──────── THE INPUT

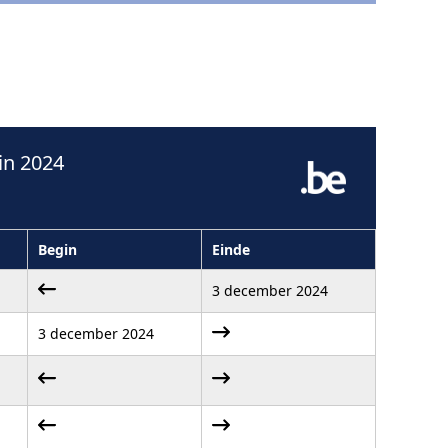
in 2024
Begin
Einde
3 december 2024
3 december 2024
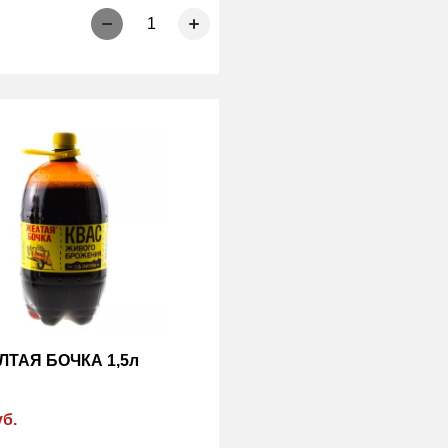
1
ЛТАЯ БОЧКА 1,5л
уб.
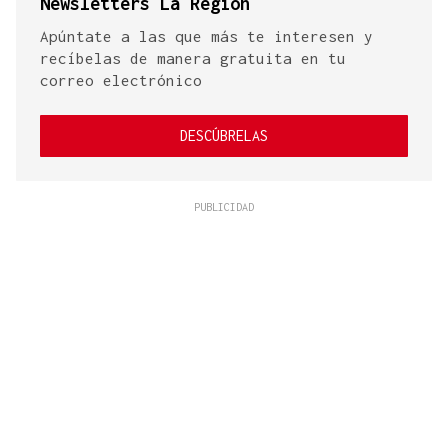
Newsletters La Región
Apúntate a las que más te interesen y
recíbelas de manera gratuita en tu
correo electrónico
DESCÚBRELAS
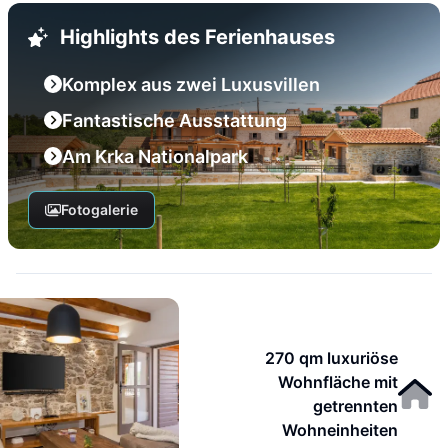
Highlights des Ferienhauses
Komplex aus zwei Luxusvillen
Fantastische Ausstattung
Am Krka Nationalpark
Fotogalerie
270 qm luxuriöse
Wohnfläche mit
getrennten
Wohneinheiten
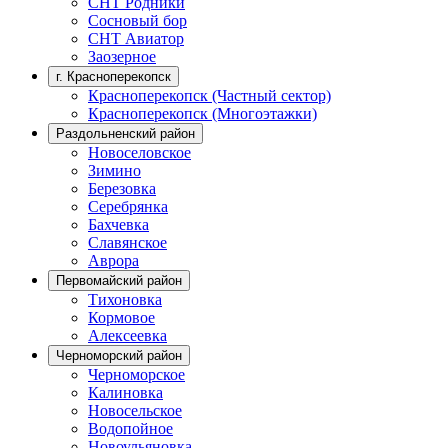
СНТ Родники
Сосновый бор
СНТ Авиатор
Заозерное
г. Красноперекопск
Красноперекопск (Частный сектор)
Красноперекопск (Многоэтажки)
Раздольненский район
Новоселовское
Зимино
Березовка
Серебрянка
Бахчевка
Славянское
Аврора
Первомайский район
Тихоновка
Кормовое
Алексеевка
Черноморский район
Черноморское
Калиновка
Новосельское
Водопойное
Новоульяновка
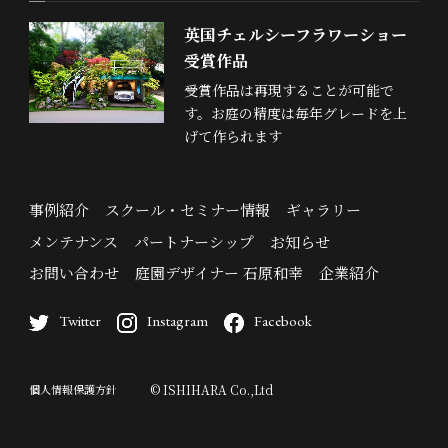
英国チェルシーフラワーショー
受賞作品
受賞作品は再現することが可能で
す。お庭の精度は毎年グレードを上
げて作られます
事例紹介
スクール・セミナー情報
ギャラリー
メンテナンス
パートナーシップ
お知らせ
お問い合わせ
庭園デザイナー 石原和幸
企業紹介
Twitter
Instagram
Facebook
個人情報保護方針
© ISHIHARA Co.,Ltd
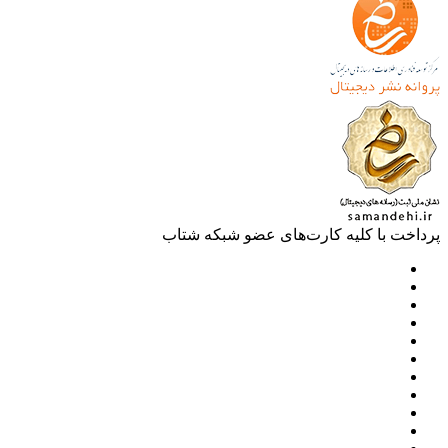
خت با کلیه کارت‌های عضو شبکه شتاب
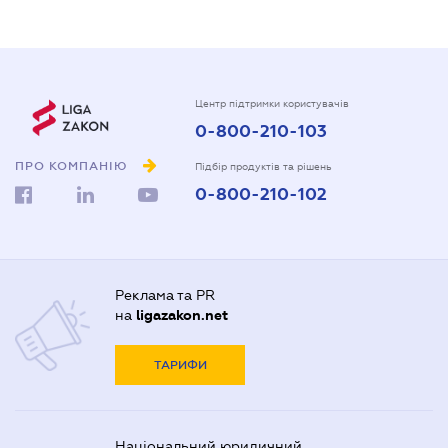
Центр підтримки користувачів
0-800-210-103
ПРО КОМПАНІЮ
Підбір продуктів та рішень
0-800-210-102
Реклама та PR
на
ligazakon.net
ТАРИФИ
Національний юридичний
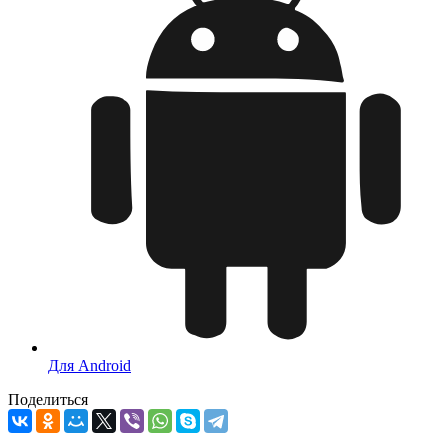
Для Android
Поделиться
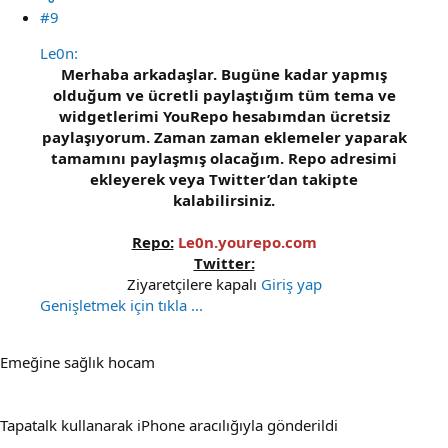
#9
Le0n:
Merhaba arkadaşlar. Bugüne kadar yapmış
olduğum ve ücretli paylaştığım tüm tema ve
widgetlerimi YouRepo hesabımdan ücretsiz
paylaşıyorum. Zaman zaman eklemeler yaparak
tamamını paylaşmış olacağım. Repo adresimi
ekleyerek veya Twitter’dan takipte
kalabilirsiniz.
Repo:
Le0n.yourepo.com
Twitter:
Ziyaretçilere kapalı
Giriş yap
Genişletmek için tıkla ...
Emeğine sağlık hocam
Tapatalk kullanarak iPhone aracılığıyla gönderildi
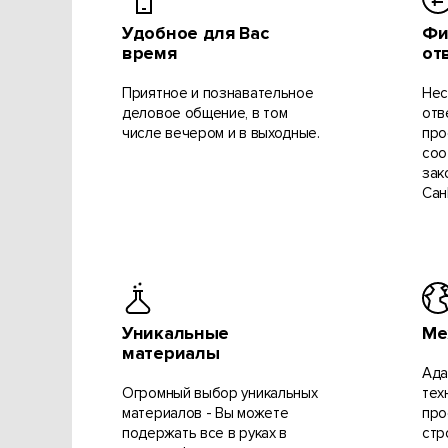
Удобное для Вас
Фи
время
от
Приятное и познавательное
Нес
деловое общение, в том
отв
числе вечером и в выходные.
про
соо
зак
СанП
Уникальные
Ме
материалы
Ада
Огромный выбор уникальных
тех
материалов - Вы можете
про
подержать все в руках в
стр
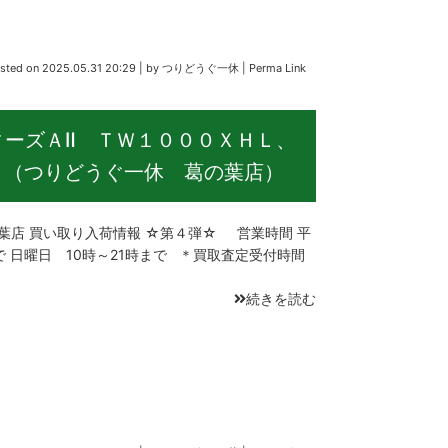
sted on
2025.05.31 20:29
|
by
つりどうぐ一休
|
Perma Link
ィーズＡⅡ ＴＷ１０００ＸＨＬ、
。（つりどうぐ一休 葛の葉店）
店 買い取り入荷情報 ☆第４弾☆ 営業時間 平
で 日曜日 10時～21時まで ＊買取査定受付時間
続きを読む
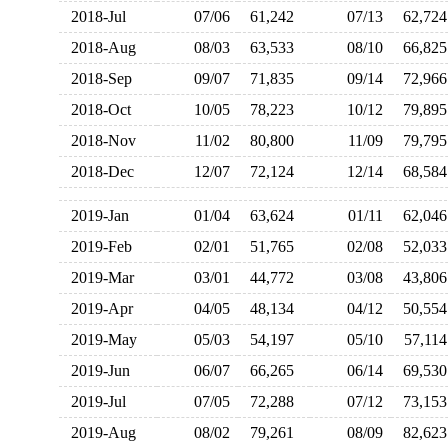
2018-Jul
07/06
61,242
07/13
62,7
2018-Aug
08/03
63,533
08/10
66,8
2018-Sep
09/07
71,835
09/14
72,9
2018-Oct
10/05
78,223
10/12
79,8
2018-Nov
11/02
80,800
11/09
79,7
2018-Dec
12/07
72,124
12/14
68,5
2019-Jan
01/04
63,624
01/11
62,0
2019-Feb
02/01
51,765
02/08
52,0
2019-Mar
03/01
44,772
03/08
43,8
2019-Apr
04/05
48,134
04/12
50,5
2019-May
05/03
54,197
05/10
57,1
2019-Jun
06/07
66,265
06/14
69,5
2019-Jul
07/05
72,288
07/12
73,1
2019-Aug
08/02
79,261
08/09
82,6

────────────────

EXERCISE REQUIREMENTS: When you copy the entries above, keep every word exactly and omit the images.

RESULT OF THIS TASK:
in 2024
Begin
Einde
3 december 2024
3 december 2024
1
ЛТАЯ БОЧКА 1,5л
уб.
Newsletters La Región
Apúntate a las que más te interesen y
recíbelas de manera gratuita en tu
correo electrónico
DESCÚBRELAS
Highlights des Ferienhauses
Komplex aus zwei Luxusvillen
Fantastische Ausstattung
Am Krka Nationalpark
Fotogalerie
270 qm luxuriöse
Wohnfläche mit
getrennten
Wohneinheiten
СНТ Родники
Сосновый бор
СНТ Авиатор
Заозерное
г. Красноперекопск
Красноперекопск (Частный сектор)
Красноперекопск (Многоэтажки)
Раздольненский район
Новоселовское
Зимино
Березовка
Серебрянка
Бахчевка
Славянское
Аврора
Первомайский район
Тихоновка
Кормовое
Алексеевка
Черноморский район
Черноморское
Калиновка
Новосельское
Водопойное
Новоульяновка
英国チェルシーフラワーショー
受賞作品
受賞作品は再現することが可能で
す。お庭の精度は毎年グレードを上
げて作られます
事例紹介
スクール・セミナー情報
ギャラリー
メンテナンス
パートナーシップ
お知らせ
お問い合わせ
庭園デザイナー 石原和幸
企業紹介
Twitter
Instagram
Facebook
個人情報保護方針
© ISHIHARA Co.,Ltd
خت با کلیه کارت‌های عضو شبکه شتاب
Центр підтримки користувачів
0-800-210-103
ПРО КОМПАНІЮ
Підбір продуктів та рішень
0-800-210-102
Реклама та PR
на
ligazakon.net
ТАРИФИ
Національний юридичний
Для Android
Поделиться
#9
Le0n:
Merhaba arkadaşlar. Bugüne kadar yapmış
olduğum ve ücretli paylaştığım tüm tema ve
widgetlerimi YouRepo hesabımdan ücretsiz
paylaşıyorum. Zaman zaman eklemeler yaparak
tamamını paylaşmış olacağım. Repo adresimi
ekleyerek veya Twitter’dan takipte
kalabilirsiniz.
Repo:
Le0n.yourepo.com
Twitter:
Ziyaretçilere kapalı
Giriş yap
Genişletmek için tıkla ...
Emeğine sağlık hocam
Tapatalk kullanarak iPhone aracılığıyla gönderildi
Удобное для Вас
Фи
время
от
Приятное и познавательное
Нес
деловое общение, в том
отв
числе вечером и в выходные.
про
соо
зак
СанП
Уникальные
Ме
материалы
Ада
Огромный выбор уникальных
тех
материалов - Вы можете
про
подержать все в руках в
стр
sted on
2025.05.31 20:29
|
by
つりどうぐ一休
|
Perma Link
ィーズＡⅡ ＴＷ１０００ＸＨＬ、
。（つりどうぐ一休 葛の葉店）
店 買い取り入荷情報 ☆第４弾☆ 営業時間 平
で 日曜日 10時～21時まで ＊買取査定受付時間
続きを読む
2018-Jul
07/06
61,242
07/13
62,7
2018-Aug
08/03
63,533
08/10
66,8
2018-Sep
09/07
71,835
09/14
72,9
2018-Oct
10/05
78,223
10/12
79,8
2018-Nov
11/02
80,800
11/09
79,7
2018-Dec
12/07
72,124
12/14
68,5
2019-Jan
01/04
63,624
01/11
62,0
2019-Feb
02/01
51,765
02/08
52,0
2019-Mar
03/01
44,772
03/08
43,8
2019-Apr
04/05
48,134
04/12
50,5
2019-May
05/03
54,197
05/10
57,1
2019-Jun
06/07
66,265
06/14
69,5
2019-Jul
07/05
72,288
07/12
73,1
2019-Aug
08/02
79,261
08/09
82,6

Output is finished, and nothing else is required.